BBC Scotland’s weaponizing of the NHS, while potentially quite effective in scaring older and more vulnerable Scots into conservative mindsets conducive to voting against change, always risked conflict with those professional groups working in it and often otherwise aligned with their Loyalist mission.
Targets have always been instruments for compliance and control of practitioners. They have some benefit in terms of identifying priorities and for evaluating and improving procedures. But, they are only one of a wide range of monitoring and evaluative methods, and, as the article indicates, they can become dysfunctional when they become instruments of blame. The media and some politicians see blaming as an end in itself – someone has been blamed, he/she must resign:and if the person blamed resigns or is sacked, the end has been achieved!
The BMA quotes provided raise a number of the key points about how the misuse of targets become dysfunctional.

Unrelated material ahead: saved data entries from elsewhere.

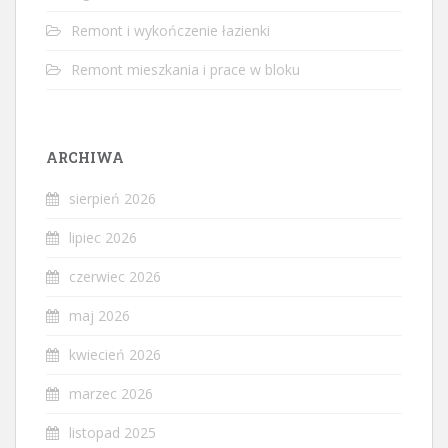
Remont i wykończenie łazienki
Remont mieszkania i prace w bloku
ARCHIWA
sierpień 2026
lipiec 2026
czerwiec 2026
maj 2026
kwiecień 2026
marzec 2026
listopad 2025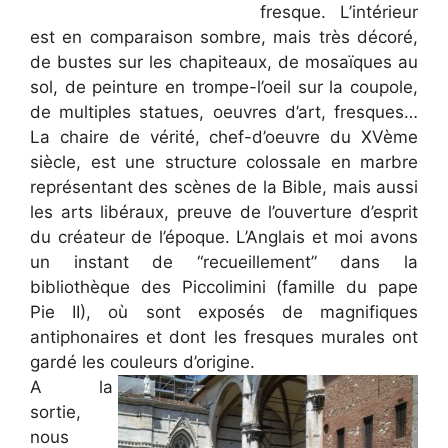
fresque. L’intérieur
est en comparaison sombre, mais très décoré,
de bustes sur les chapiteaux, de mosaïques au
sol, de peinture en trompe-l’oeil sur la coupole,
de multiples statues, oeuvres d’art, fresques…
La chaire de vérité, chef-d’oeuvre du XVème
siècle, est une structure colossale en marbre
représentant des scènes de la Bible, mais aussi
les arts libéraux, preuve de l’ouverture d’esprit
du créateur de l’époque. L’Anglais et moi avons
un instant de “recueillement” dans la
bibliothèque des Piccolimini (famille du pape
Pie II), où sont exposés de magnifiques
antiphonaires et dont les fresques murales ont
gardé les couleurs d’origine.
A la
sortie,
nous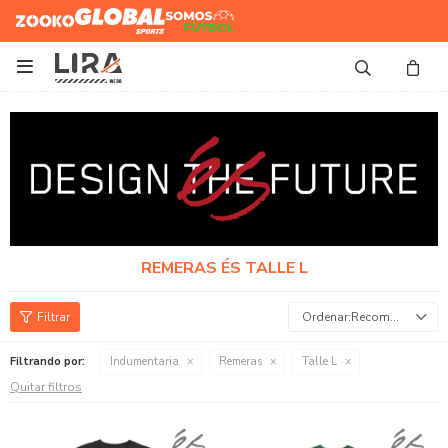
Zooko
Global Sports
Somos
Futbol

REMERAS ÉS TALLE L
Recomendados
Filtrando por:
Indumentaria
Remeras
Talle L
Quitar filtros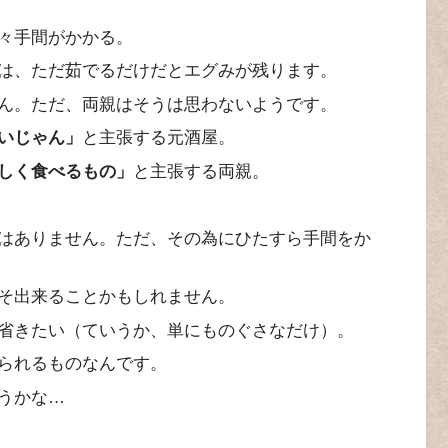
々手間がかかる。
は、ただ茹でるだけだとエグみが残ります。
ん。ただ、両親はそうは思わないようです。
いじゃん」
と主張する元酒屋。
しく食べるもの」
と主張する両親。
はありません。ただ、その為にひたすら手間をか
そ出来ることかもしれません。
省きたい（ていうか、単にものぐさなだけ）。
られるものなんです。
うかな…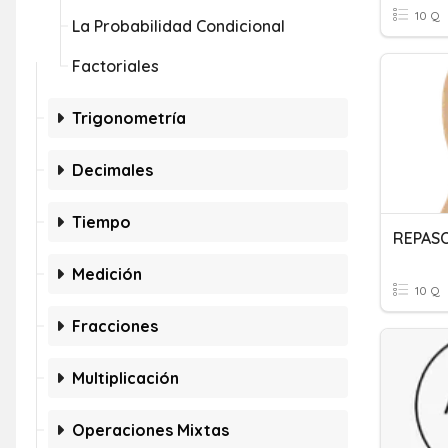
10 Q
La Probabilidad Condicional
Factoriales
Trigonometría
Decimales
Tiempo
REPASO
Medición
10 Q
Fracciones
Multiplicación
Operaciones Mixtas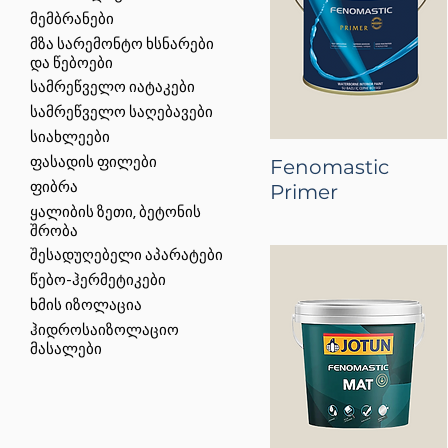
მემბრანები
მზა სარემონტო ხსნარები
და წებოები
სამრეწველო იატაკები
სამრეწველო საღებავები
სიახლეები
Fenomastic
ფასადის ფილები
Primer
ფიბრა
ყალიბის ზეთი, ბეტონის
შრობა
შესადუღებელი აპარატები
წებო-ჰერმეტიკები
ხმის იზოლაცია
ჰიდროსაიზოლაციო
მასალები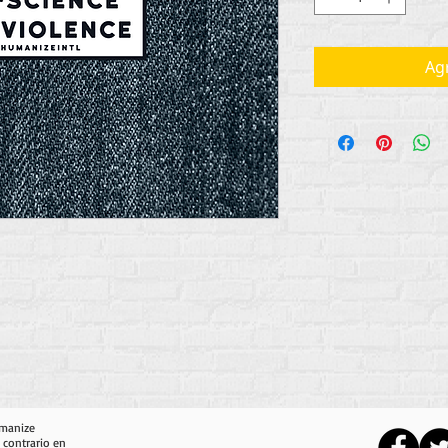
Agr
umanize
 contrario en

However, there is, I suggest, another reason why the BMA is raising concerns and that is to protect its members. Although we hear a lot about NHS ‘Management’, almost the entire NHS service as it impacts on the public is delivered by BMA (and RCN and other NHS union) members. It is therefore a short step for these members to be blamed for shortcomings. On the whole, health service workers have a lot of good will from the general public and, in pursuit of claims for improvements to wages and conditions, the unions appeal to the ‘angels’ image with the general public. When failures to meet targets are explored, then there is a strong possibility that part of the reason might lie with NHS worker incompetence.
I am strongly in favour of accountability and for continuous monitoring and evaluation. However, these work best within a respectful and supportive context, which is directed at improving the service and the service delivery, which will include changing of procedures and retraining of some personnel. It will, in a few cases, assign culpability to an individual or individuals. When that occurs then a formal disciplinary procedure should follow.
An important part of this, not least in developing trust in the system, is that the judges themselves must be subject to judgement. In the case of the media, who is really able to call them to account? The complaints you and others have put to the BBC, for example, have received pretty swift dismissal, in most cases.